Para os autores de The bright side of being blue, a falta de estímulo sexual, a perda de interesse em interagir socialmente e até mesmo o desinteresse na comida são sintomas produtivos. Lembra do gatilho que é responsável pela depressão citado no parágrafo anterior? Para eles, o cérebro produz esses efeitos “paralisantes” e que, muitas vezes têm consequências terríveis, para impedir que o sujeito em questão se distraia de seu verdadeiro “dilema”. Lehrer analisa isso de forma científica e, durante seu artigo, expõe relações entre pacientes acometidos pela depressão e a objetividade. O que o artigo e a publicação analisada propõem é: a depressão é capaz de aumentar a facilidade de assimilação das informações e de melhorar a atenção e, portanto, a capacidade intelectual do indivíduo também é beneficiada. Além disso, ambos também projetam que, sem a doença, é menos provável que as questões pendentes sejam resolvidas.

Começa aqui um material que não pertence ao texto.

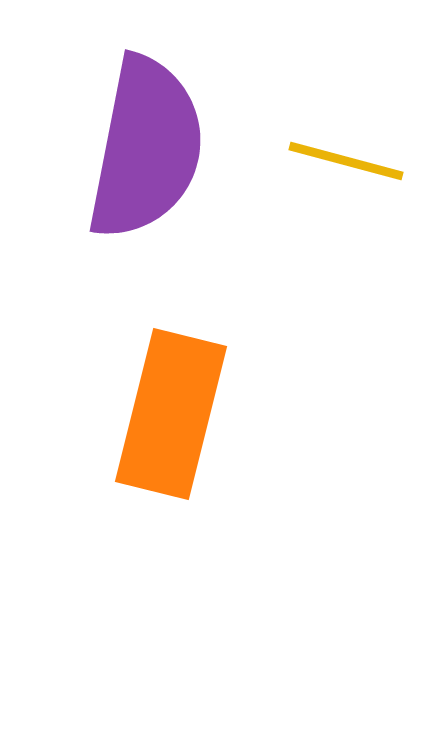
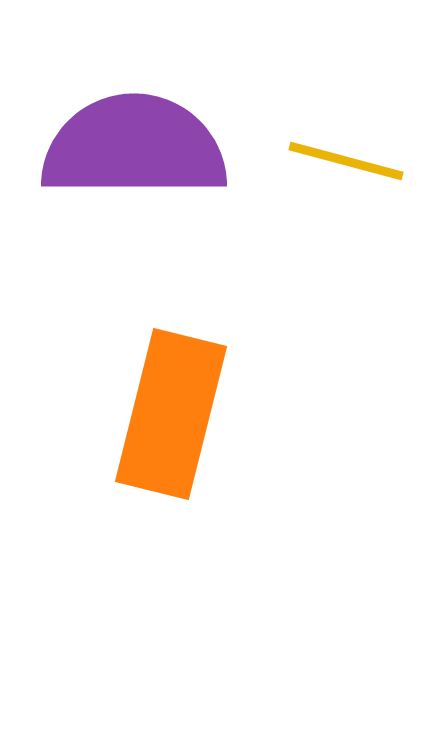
purple semicircle: moved 12 px left, 1 px up; rotated 101 degrees counterclockwise
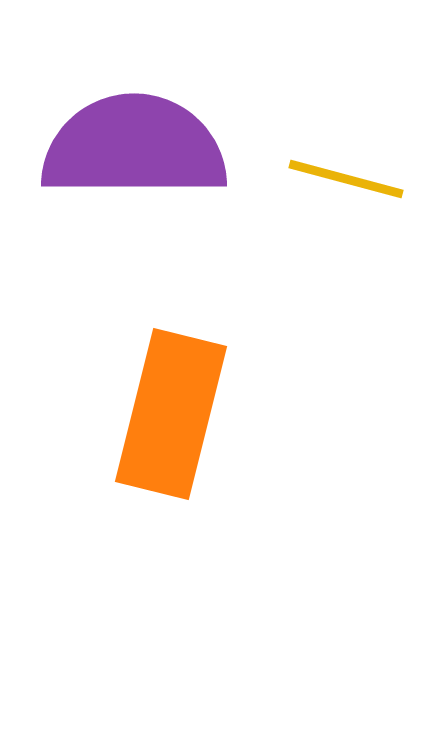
yellow line: moved 18 px down
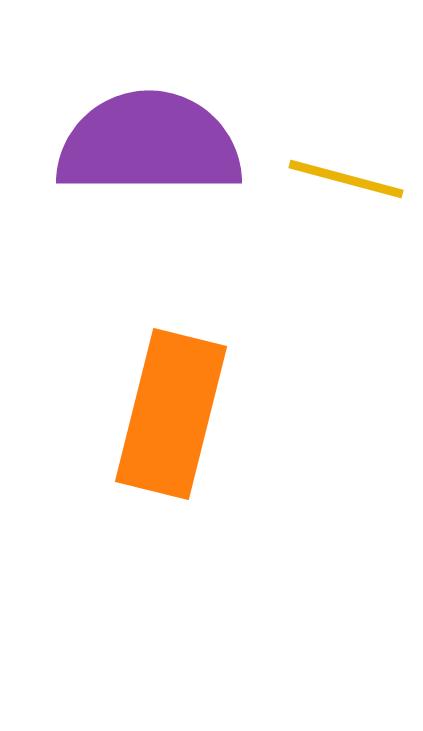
purple semicircle: moved 15 px right, 3 px up
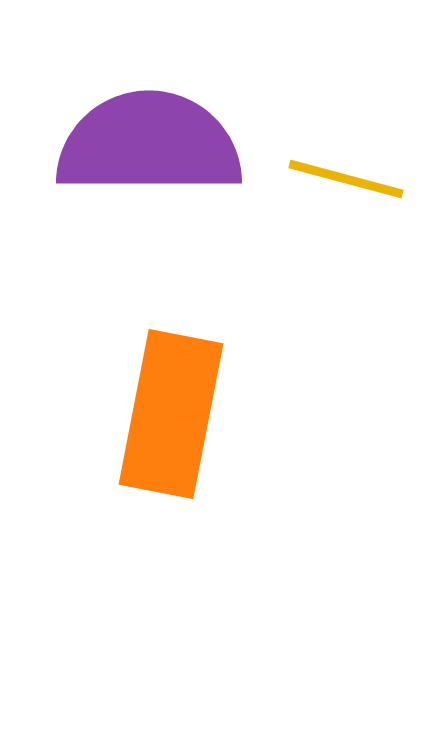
orange rectangle: rotated 3 degrees counterclockwise
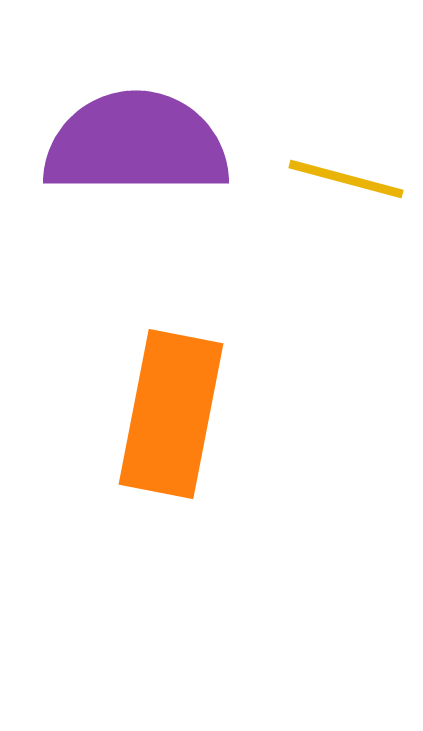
purple semicircle: moved 13 px left
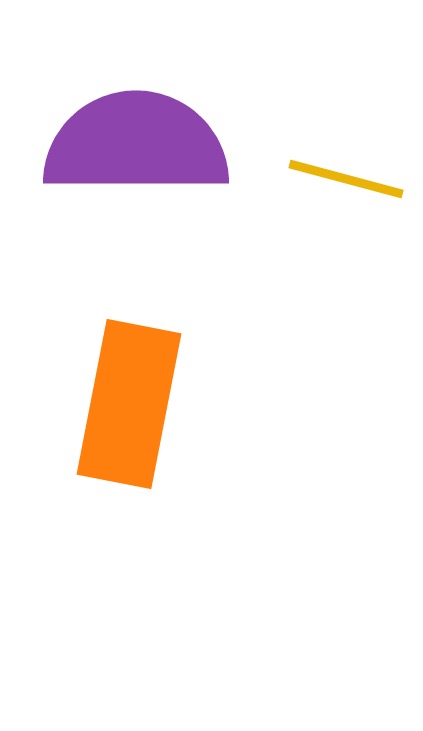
orange rectangle: moved 42 px left, 10 px up
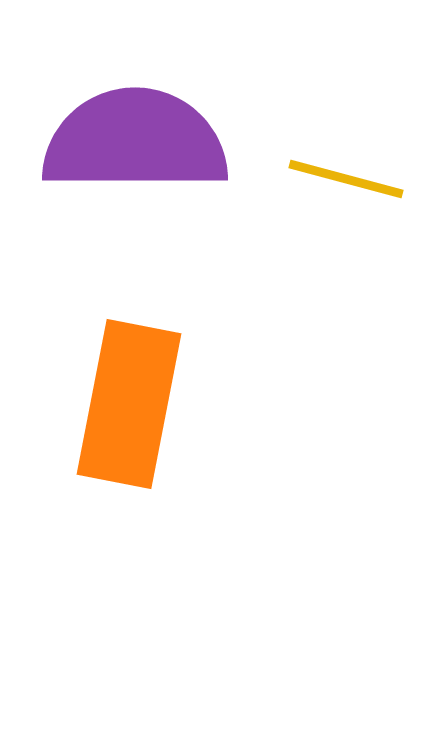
purple semicircle: moved 1 px left, 3 px up
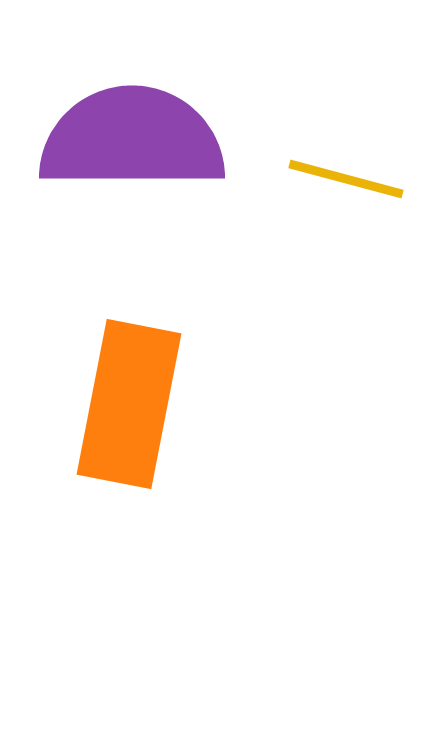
purple semicircle: moved 3 px left, 2 px up
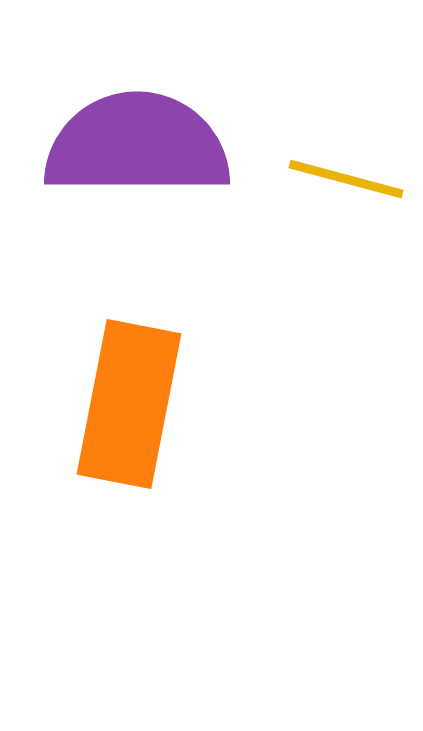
purple semicircle: moved 5 px right, 6 px down
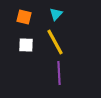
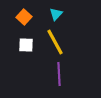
orange square: rotated 28 degrees clockwise
purple line: moved 1 px down
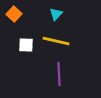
orange square: moved 10 px left, 3 px up
yellow line: moved 1 px right, 1 px up; rotated 48 degrees counterclockwise
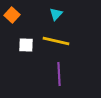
orange square: moved 2 px left, 1 px down
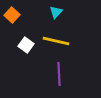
cyan triangle: moved 2 px up
white square: rotated 35 degrees clockwise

O artigo, entretanto, não traz apenas esse ponto de vista idealizado a respeito da depressão. Por meio de falas de alguns cientistas, o "Depression’s Upside" traz um pouco desse embate de ideias que, para um assunto tão sensível, é mais do que necessário. A falta de abordagem no que diz respeito aos diversos lados da doença como a depressão crônica faz da publicação apenas uma especulação; e para aqueles que se informam por meio da The New York Times Magazine, um jornalismo imparcial é fundamental. Nesse contexto, no sentido contrário ao apresentado na controversa publicação, o professor de Psiquiatria e Comportamento Humano da Brown University Peter Kramer cita que há diferenças claras entre uma pessoa saudável sendo confrontada por um problema e uma pessoa acometida pela doença. “Depressão não é como tristeza”, cita o acadêmico, “é como comprimir de forma opressiva os sentimentos”.
Apesar do “Depression’s Upside” abordar uma teoria, a análise de Jonah Lehrer termina seguindo sutilmente (ou não) o caminho defendido na publicação de Thomson e Andrews. Com um direcionamento questionável do início ao fim, o artigo não tem um final espetacular, mas ainda assim é uma leitura intrigante para os amantes da área. Vale ressaltar que a publicação é de 2010, logo, muito do que se lê no artigo deve ser confrontado na atualidade, a exemplo do questionamento sobre a eficácia de antidepressivos durante o texto que, hoje, é comprovada cientificamente.
Podemos avaliar, a partir da leitura, a necessidade de consumir conteúdos de segmentos diferentes do jornalismo, pois, apesar de o “Depression’s Upside” abordar uma teoria, basta um olhar menos crítico para que o plano teórico se torne efetivo, assim como é visto atualmente, dez anos após a publicação de Lehrer. Transtornos psicológicos, como a depressão, são um assunto recorrente na imprensa já que, de acordo com a OMS, cerca de 800 mil pessoas morrem anualmente vítimas de suicídio no mundo. Assim, é possível verificar com clareza a importância fundamental do jornalismo na evolução de questões como essa.